What to do —
Up to and including the line that contains "NIE ŚRODOWISKA - CO WARTO WIEDZIEĆ?", repeat the entries below exactly from the first line on. Do not carry over any pictures.

--- Source material ---

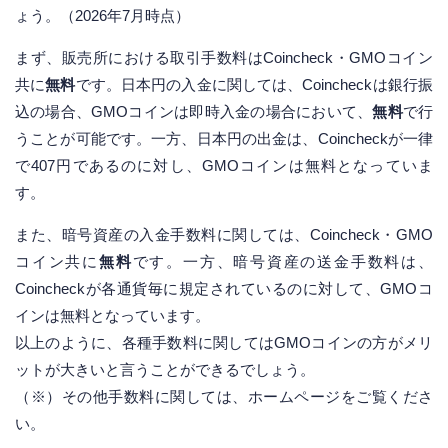
ょう。（2026年7月時点）
まず、販売所における取引手数料はCoincheck・GMOコイン
共に
無料
です。日本円の入金に関しては、Coincheckは銀行振
込の場合、GMOコインは即時入金の場合において、
無料
で行
うことが可能です。一方、日本円の出金は、Coincheckが一律
で407円であるのに対し、GMOコインは無料となっていま
す。
また、暗号資産の入金手数料に関しては、Coincheck・GMO
コイン共に
無料
です。一方、暗号資産の送金手数料は、
Coincheckが各通貨毎に規定されているのに対して、GMOコ
インは無料となっています。
以上のように、各種手数料に関してはGMOコインの方がメリ
ットが大きいと言うことができるでしょう。
（※）その他手数料に関しては、ホームページをご覧くださ
い。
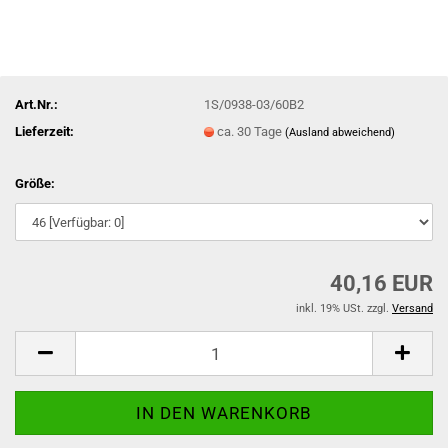
Art.Nr.:
1S/0938-03/60B2
Lieferzeit:
ca. 30 Tage
(Ausland abweichend)
Größe:
40,16 EUR
inkl. 19% USt. zzgl.
Versand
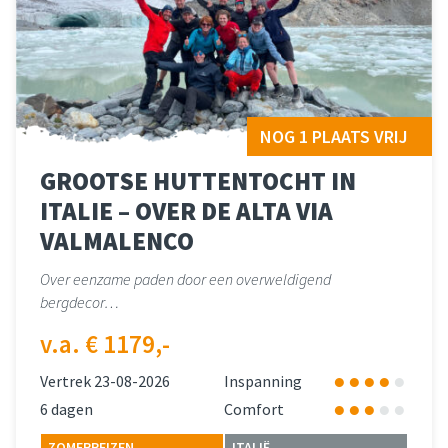
NOG 1 PLAATS VRIJ
GROOTSE HUTTENTOCHT IN
ITALIE – OVER DE ALTA VIA
VALMALENCO
Over eenzame paden door een overweldigend
bergdecor…
v.a. € 1179,-
Vertrek 23-08-2026
Inspanning
6 dagen
Comfort
ZOMERREIZEN
ITALIË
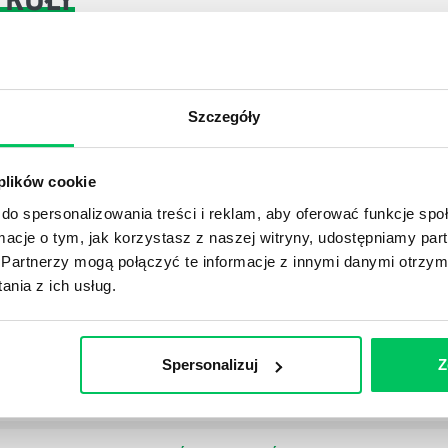
DPADACH?
Szczegóły
awą dla każdej firmy. Kiedy dokładnie nowe przepisy wejdą w
ekwowane? Z czym trzeba się tutaj na pewno liczyć?
 plików cookie
NIE ŚRODOWISKA - CO WARTO WIEDZIEĆ?
do spersonalizowania treści i reklam, aby oferować funkcje sp
 każdego z nas – bez wyjątku. Warto podkreślić, że określon
ormacje o tym, jak korzystasz z naszej witryny, udostępniamy p
 drzew musi być gdziekolwiek zgłaszana? Jak to w zasadzie 
Partnerzy mogą połączyć te informacje z innymi danymi otrzym
iek?
nia z ich usług.
Spersonalizuj
Z
awo w ustawodawstwie polskim. Na czym dokładniej ono po
 prawa wodnego? Na te pytania odpowiemy pokrótce poniże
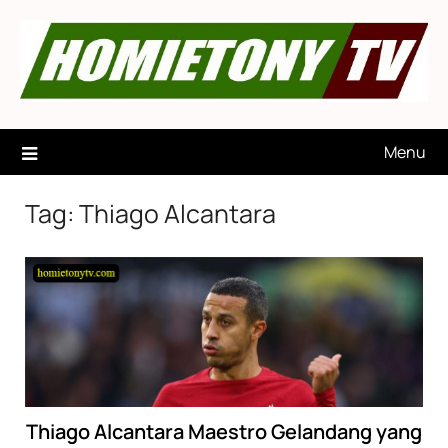
Skip
to
content
Menu
Tag:
Thiago Alcantara
Thiago Alcantara Maestro Gelandang yang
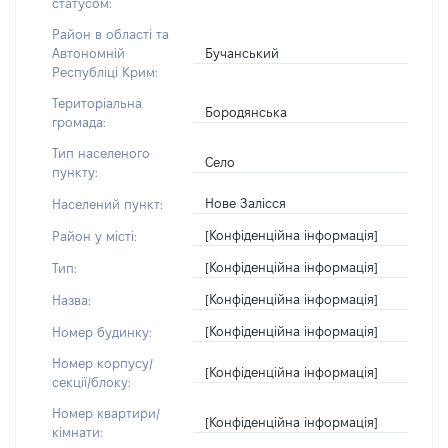
статусом:
Район в області та
Бучанський
Автономній
Республіці Крим:
Територіальна
Бородянська
громада:
Тип населеного
Село
пункту:
Нове Залісся
Населений пункт:
[Конфіденційна інформація]
Район у місті:
[Конфіденційна інформація]
Тип:
[Конфіденційна інформація]
Назва:
[Конфіденційна інформація]
Номер будинку:
Номер корпусу/
[Конфіденційна інформація]
секції/блоку:
Номер квартири/
[Конфіденційна інформація]
кімнати:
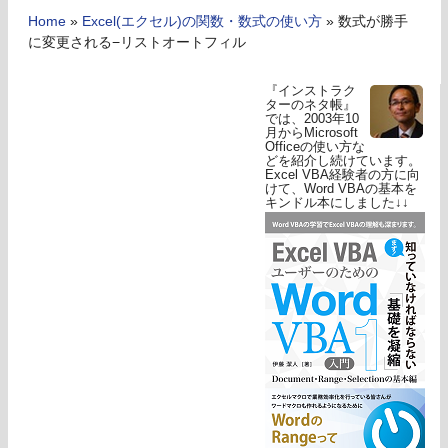
Home
»
Excel(エクセル)の関数・数式の使い方
»
数式が勝手
に変更される−リストオートフィル
『インストラク
ターのネタ帳』
では、2003年10
月からMicrosoft
Officeの使い方な
どを紹介し続けています。
Excel VBA経験者の方に向
けて、Word VBAの基本を
キンドル本にしました↓↓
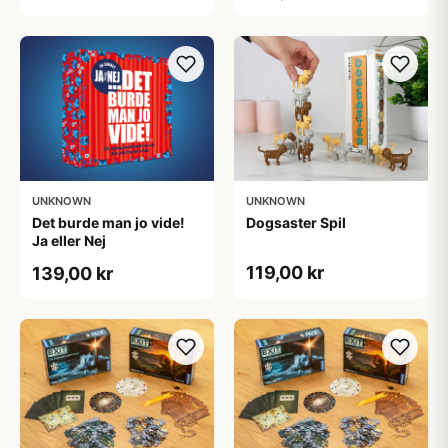
UNKNOWN
UNKNOWN
Det burde man jo vide!
Dogsaster Spil
Ja eller Nej
119,00 kr
139,00 kr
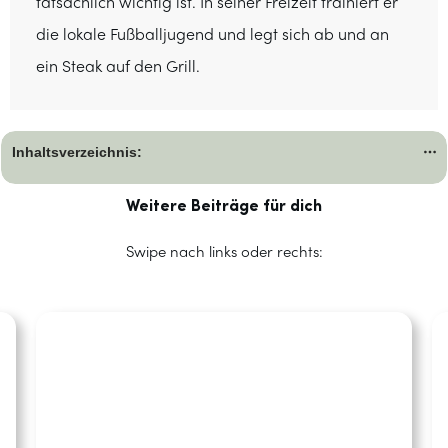
tatsächlich wichtig ist. In seiner Freizeit trainiert er
die lokale Fußballjugend und legt sich ab und an
ein Steak auf den Grill.
Inhaltsverzeichnis:
Weitere Beiträge für dich
Swipe nach links oder rechts:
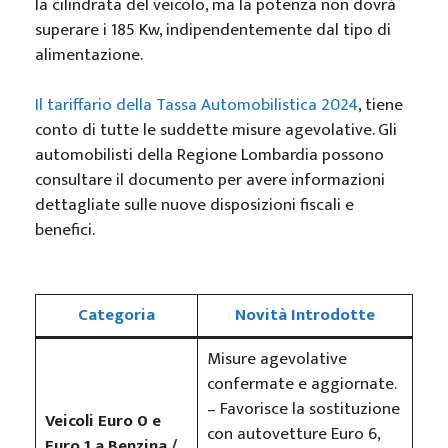
la cilindrata del veicolo, ma la potenza non dovrà
superare i 185 Kw, indipendentemente dal tipo di
alimentazione.
Il tariffario della Tassa Automobilistica 2024
, tiene
conto di tutte le suddette misure agevolative. Gli
automobilisti della Regione Lombardia possono
consultare il documento per avere informazioni
dettagliate sulle nuove disposizioni fiscali e
benefici.
C
ategoria
Novità Introdotte
Misure agevolative
confermate e aggiornate.
– Favorisce la sostituzione
Veicoli Euro 0 e
con autovetture Euro 6,
Euro 1 a Benzina /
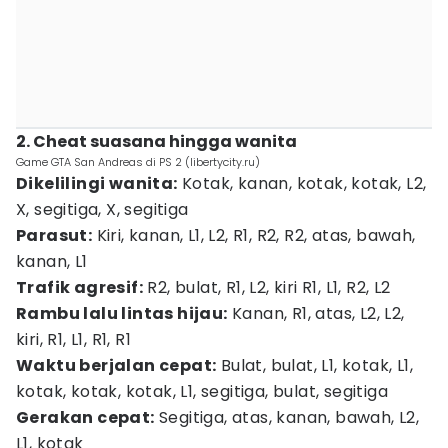
2. Cheat suasana hingga wanita
Game GTA San Andreas di PS 2 (libertycity.ru)
Dikelilingi wanita:
Kotak, kanan, kotak, kotak, L2,
X, segitiga, X, segitiga
Parasut:
Kiri, kanan, L1, L2, R1, R2, R2, atas, bawah,
kanan, L1
Trafik agresif:
R2, bulat, R1, L2, kiri R1, L1, R2, L2
Rambu lalu lintas hijau:
Kanan, R1, atas, L2, L2,
kiri, R1, L1, R1, R1
Waktu berjalan cepat:
Bulat, bulat, L1, kotak, L1,
kotak, kotak, kotak, L1, segitiga, bulat, segitiga
Gerakan cepat:
Segitiga, atas, kanan, bawah, L2,
L1, kotak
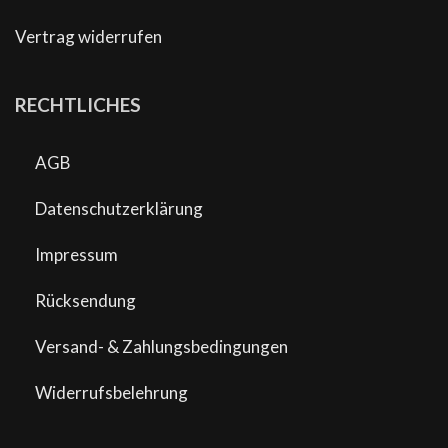
Vertrag widerrufen
RECHTLICHES
AGB
Datenschutzerklärung
Impressum
Rücksendung
Versand- & Zahlungsbedingungen
Widerrufsbelehrung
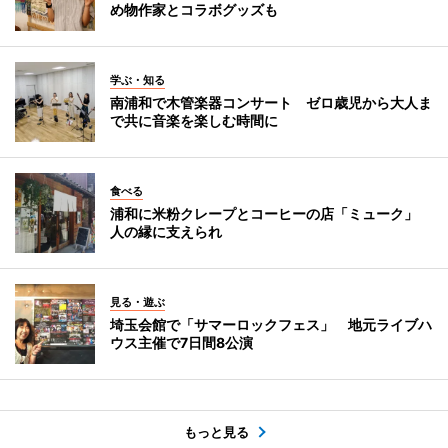
め物作家とコラボグッズも
学ぶ・知る
南浦和で木管楽器コンサート ゼロ歳児から大人ま
で共に音楽を楽しむ時間に
食べる
浦和に米粉クレープとコーヒーの店「ミューク」
人の縁に支えられ
見る・遊ぶ
埼玉会館で「サマーロックフェス」 地元ライブハ
ウス主催で7日間8公演
もっと見る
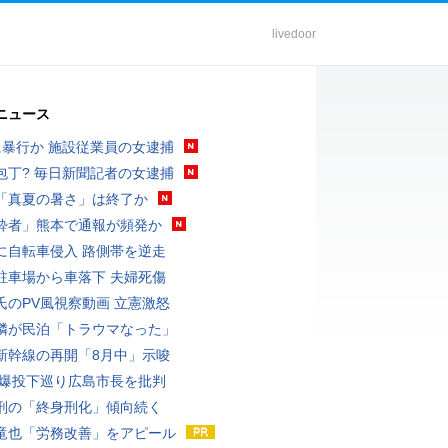
livedoor
ニュース
に暴行か 施設従業員の女逮捕
包丁? 毎日新聞記者の女逮捕
「真夏の暑さ」は終了か
酔者」熊本で通報が頻発か
に自転車侵入 路側帯を逆走
駐車場から車落下 夫婦死傷
氏のPV風視察動画 立憲激怒
隣が民泊「トラウマなった」
新幹線の再開「8月中」示唆
原爆投下巡り広島市長を批判
刑の「終身刑化」傾向続く
竜也「労務改善」をアピール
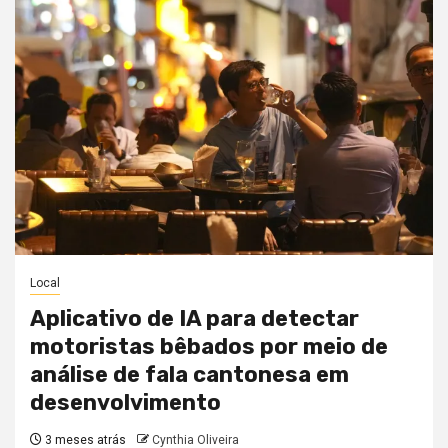
Local
Aplicativo de IA para detectar
motoristas bêbados por meio de
análise de fala cantonesa em
desenvolvimento
3 meses atrás
Cynthia Oliveira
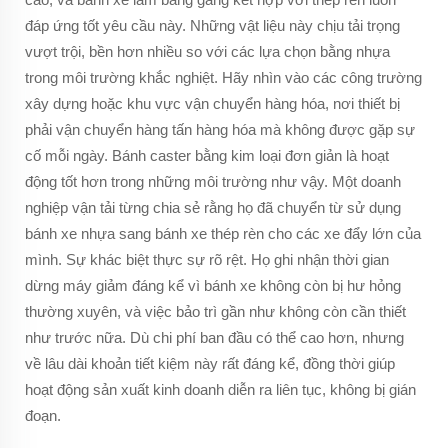
đáp ứng tốt yêu cầu này. Những vật liệu này chịu tải trọng
vượt trội, bền hơn nhiều so với các lựa chọn bằng nhựa
trong môi trường khắc nghiệt. Hãy nhìn vào các công trường
xây dựng hoặc khu vực vận chuyển hàng hóa, nơi thiết bị
phải vận chuyển hàng tấn hàng hóa mà không được gặp sự
cố mỗi ngày. Bánh caster bằng kim loại đơn giản là hoạt
động tốt hơn trong những môi trường như vậy. Một doanh
nghiệp vận tải từng chia sẻ rằng họ đã chuyển từ sử dụng
bánh xe nhựa sang bánh xe thép rèn cho các xe đẩy lớn của
mình. Sự khác biệt thực sự rõ rệt. Họ ghi nhận thời gian
dừng máy giảm đáng kể vì bánh xe không còn bị hư hỏng
thường xuyên, và việc bảo trì gần như không còn cần thiết
như trước nữa. Dù chi phí ban đầu có thể cao hơn, nhưng
về lâu dài khoản tiết kiệm này rất đáng kể, đồng thời giúp
hoạt động sản xuất kinh doanh diễn ra liên tục, không bị gián
đoạn.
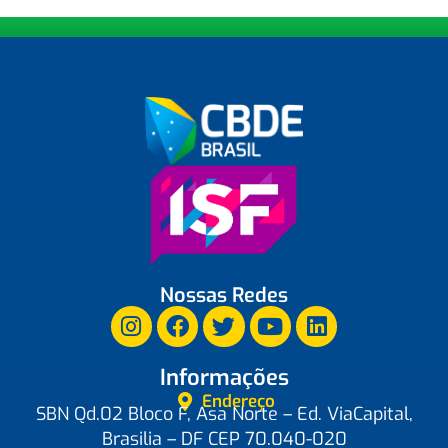
Nossas Redes
Informações
Endereço
SBN Qd.02 Bloco F, Asa Norte – Ed. ViaCapital,
Brasilia – DF CEP 70.040-020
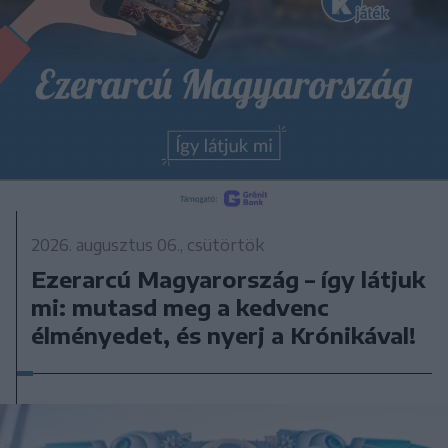
2026. augusztus 06., csütörtök
Ezerarcú Magyarország – így látjuk
mi: mutasd meg a kedvenc
élményedet, és nyerj a Krónikával!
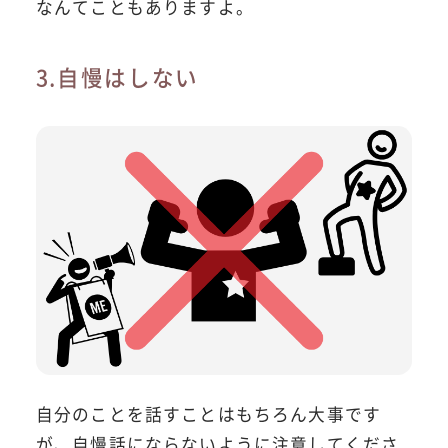
なんてこともありますよ。
3.自慢はしない
自分のことを話すことはもちろん大事です
が、自慢話にならないように注意してくださ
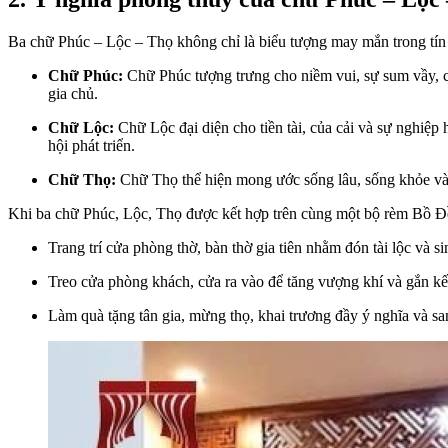
Ba chữ Phúc – Lộc – Thọ không chỉ là biểu tượng may mắn trong tín
Chữ Phúc:
Chữ Phúc tượng trưng cho niềm vui, sự sum vầy, c
gia chủ.
Chữ Lộc:
Chữ Lộc đại diện cho tiền tài, của cải và sự nghiệp
hội phát triển.
Chữ Thọ:
Chữ Thọ thể hiện mong ước sống lâu, sống khỏe và s
Khi ba chữ Phúc, Lộc, Thọ được kết hợp trên cùng một bộ rèm Bồ Đề 
Trang trí cửa phòng thờ, bàn thờ gia tiên nhằm đón tài lộc và si
Treo cửa phòng khách, cửa ra vào để tăng vượng khí và gắn kết
Làm quà tặng tân gia, mừng thọ, khai trương đầy ý nghĩa và sa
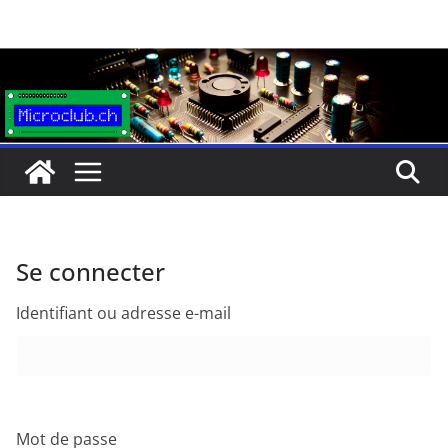
Passer
au
contenu
Se connecter
Identifiant ou adresse e-mail
Mot de passe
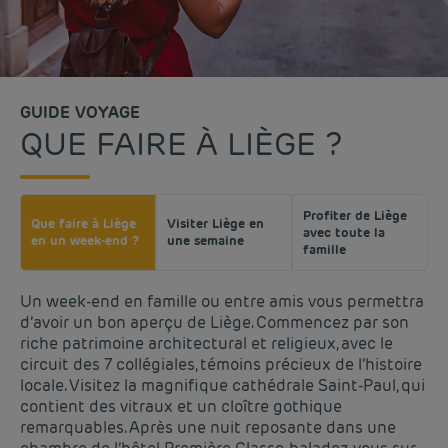
GUIDE VOYAGE
QUE FAIRE À LIÈGE ?
Profiter de Liège
Que faire à Liège
Visiter Liège en
avec toute la
en un week-end ?
une semaine
famille
Un week-end en famille ou entre amis vous permettra
d’avoir un bon aperçu de Liège. Commencez par son
riche patrimoine architectural et religieux, avec le
circuit des 7 collégiales, témoins précieux de l’histoire
locale. Visitez la magnifique cathédrale Saint-Paul, qui
contient des vitraux et un cloître gothique
remarquables. Après une nuit reposante dans une
Hôtel pas cher Paris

---

Result of the task —
ょう。（2026年7月時点）
まず、販売所における取引手数料はCoincheck・GMOコイン
共に
無料
です。日本円の入金に関しては、Coincheckは銀行振
込の場合、GMOコインは即時入金の場合において、
無料
で行
うことが可能です。一方、日本円の出金は、Coincheckが一律
で407円であるのに対し、GMOコインは無料となっていま
す。
また、暗号資産の入金手数料に関しては、Coincheck・GMO
コイン共に
無料
です。一方、暗号資産の送金手数料は、
Coincheckが各通貨毎に規定されているのに対して、GMOコ
インは無料となっています。
以上のように、各種手数料に関してはGMOコインの方がメリ
ットが大きいと言うことができるでしょう。
（※）その他手数料に関しては、ホームページをご覧くださ
い。
Art.Nr.:
1S/0938-03/60B2
Lieferzeit:
ca. 30 Tage
(Ausland abweichend)
Größe:
40,16 EUR
inkl. 19% USt. zzgl.
Versand
NOG 1 PLAATS VRIJ
GROOTSE HUTTENTOCHT IN
ITALIE – OVER DE ALTA VIA
VALMALENCO
Over eenzame paden door een overweldigend
bergdecor…
v.a. € 1179,-
Vertrek 23-08-2026
Inspanning
6 dagen
Comfort
ZOMERREIZEN
ITALIË
DPADACH?
Szczegóły
awą dla każdej firmy. Kiedy dokładnie nowe przepisy wejdą w
ekwowane? Z czym trzeba się tutaj na pewno liczyć?
 plików cookie
NIE ŚRODOWISKA - CO WARTO WIEDZIEĆ?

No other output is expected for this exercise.